Austin is growing like a weed and doing new things all the time. It really is amazing!  He's 22 pounds and 31 inches long. Yes, you read that correctly...31 inches long!! Like most toddlers, he does things when HE wants to do them. And you cannot convince him to do something if he’s made up his mind that he’s not in the mood. As you can imagine, this makes our therapy sessions quite interesting. I’ve come to the conclusion that our therapists are saints and have the patience of Job. I’m not delirious, I know my son can be a little stinker. I find myself getting embarrassed when he gives his therapists the “stink eye” for making him work so hard when he has no interest in doing so. He’ll just fall back and lie on his Physical Therapist’s lap in the middle of therapy. Or he’ll turn around and give her that sad, pathetic look that always works for Mommy and Daddy. Luckily, she stands her ground, but I know it’s difficult because he’s so CUTE!

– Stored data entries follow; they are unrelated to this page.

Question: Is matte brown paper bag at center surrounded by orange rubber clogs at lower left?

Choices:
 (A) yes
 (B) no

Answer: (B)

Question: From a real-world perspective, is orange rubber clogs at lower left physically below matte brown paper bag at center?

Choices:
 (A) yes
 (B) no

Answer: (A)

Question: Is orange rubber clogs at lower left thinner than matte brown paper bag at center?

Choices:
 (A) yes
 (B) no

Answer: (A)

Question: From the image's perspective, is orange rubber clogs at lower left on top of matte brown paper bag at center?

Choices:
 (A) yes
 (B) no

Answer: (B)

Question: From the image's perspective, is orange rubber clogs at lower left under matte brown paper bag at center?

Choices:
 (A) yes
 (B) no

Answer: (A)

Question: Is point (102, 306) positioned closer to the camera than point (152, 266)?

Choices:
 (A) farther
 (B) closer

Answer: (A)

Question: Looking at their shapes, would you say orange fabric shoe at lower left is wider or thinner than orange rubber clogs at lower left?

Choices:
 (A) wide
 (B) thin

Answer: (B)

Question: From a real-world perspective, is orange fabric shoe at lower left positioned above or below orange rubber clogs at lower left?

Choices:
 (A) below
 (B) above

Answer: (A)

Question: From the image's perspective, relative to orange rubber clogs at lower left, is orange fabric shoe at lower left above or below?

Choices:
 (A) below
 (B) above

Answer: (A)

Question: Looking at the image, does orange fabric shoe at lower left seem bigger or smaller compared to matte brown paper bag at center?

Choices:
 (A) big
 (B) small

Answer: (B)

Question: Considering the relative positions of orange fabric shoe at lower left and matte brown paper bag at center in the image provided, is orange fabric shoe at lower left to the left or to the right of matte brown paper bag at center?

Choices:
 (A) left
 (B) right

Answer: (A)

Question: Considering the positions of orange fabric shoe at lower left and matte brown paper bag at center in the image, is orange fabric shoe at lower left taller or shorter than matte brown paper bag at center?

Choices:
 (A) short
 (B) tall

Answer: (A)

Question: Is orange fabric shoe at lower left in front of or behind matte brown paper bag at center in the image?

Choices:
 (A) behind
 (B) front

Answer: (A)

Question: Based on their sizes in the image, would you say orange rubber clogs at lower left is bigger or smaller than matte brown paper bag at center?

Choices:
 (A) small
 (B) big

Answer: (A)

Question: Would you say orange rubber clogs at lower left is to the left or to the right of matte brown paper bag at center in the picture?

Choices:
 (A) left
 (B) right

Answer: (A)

According to the calendar, it’s technically still ‘Spring‘. The temperature outside has already spiked to the TRIPLE digits. How do we cool off when it’s hot? We go swimming! Austin LOVES to swim. He’s truly a little fish. For reasons unknown, he likes to dunk his head in the water. He’s so silly.

We attended our first minor league baseball game last weekend thanks to Las Colinas Vision Center. This is the same place that sponsored Austin in the Buddy Walk last year. We are so grateful for Austin’s Aunt Amy and all the wonderful people associated with LCVC! The game started at 7, but it was still incredibly hot outside. Austin wasn’t really bothered though. He just wanted to get down and GO GO GO…I was skeptical about letting him crawl on the cement, but figured if it hurt him…he would stop. He’s long past the point of wanting to be held. He’s always looking to escape our arms. He had fun exploring the cement and attempted to eat a few rocks, but we paid close attention and no rocks were digested, thank God! Austin is definitely ALL BOY!

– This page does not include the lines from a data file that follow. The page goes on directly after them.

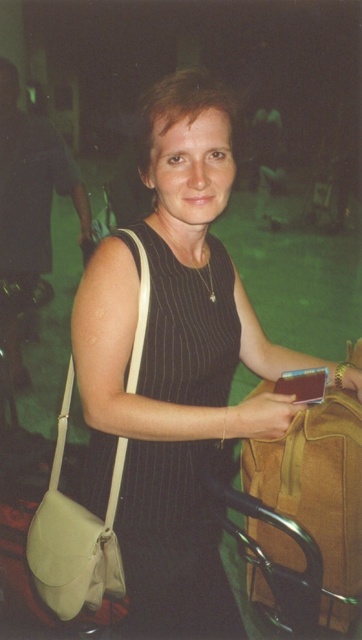 Question: Which point is farther to the camera?

Choices:
 (A) (326, 412)
 (B) (139, 225)

Answer: (A)

Question: Can you confirm if matte black dress at center is positioned to the right of beige leather bag at left?

Choices:
 (A) no
 (B) yes

Answer: (B)

Question: Which point appears closest to the camera in this image?

Choices:
 (A) (111, 515)
 (B) (255, 532)
 (C) (198, 284)
 (D) (225, 573)

Answer: (A)

Question: Which object is positioned closest to the brown suede briefcase at center?

Choices:
 (A) black pinstripe dress at center
 (B) beige leather bag at left

Answer: (A)

Question: Can you confirm if matte black dress at center is thinner than black pinstripe dress at center?

Choices:
 (A) no
 (B) yes

Answer: (A)

Question: Where is matte black dress at center located in relation to beige leather bag at left in the image?

Choices:
 (A) right
 (B) left

Answer: (A)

Our biggest struggle right now is eating. Austin is so finicky. I would give my right arm if he’d just eat a grilled cheese or even a chicken nugget. I have to puree ALL of his food, except Graham Crackers, Cheerios, Gerber Cheetos and Yogurt Bites. Austin excels greatly in gross motor areas and even some fine motor areas. However, our biggest road block is definitely eating/texture. Yes, my almost 16 month old still eats baby food. Even though it’s homemade and much thicker than any jarred type of baby food…it’s still baby food. And this is where I struggle…because it’s something else that makes him “different.” Another challenge. Another delay. Another therapy. I’ll be honest, it makes me sad. I wish something as simple as eating wasn’t such a struggle. Ryan and I do everything but dance on the table to get him to eat. And what we do one time may not work the next. I think this bothers me so much because the progress is not consistent. Some days he’ll eat an entire jar of chopped carrots and Macaroni and Cheese. Other days I can’t get him to even open his mouth for the food. I know he’s capable of eating “real food” because I’ve seen him do it. His Speech Therapist has said the same thing, too. We will keep working hard and persevere. And I will pray for peace!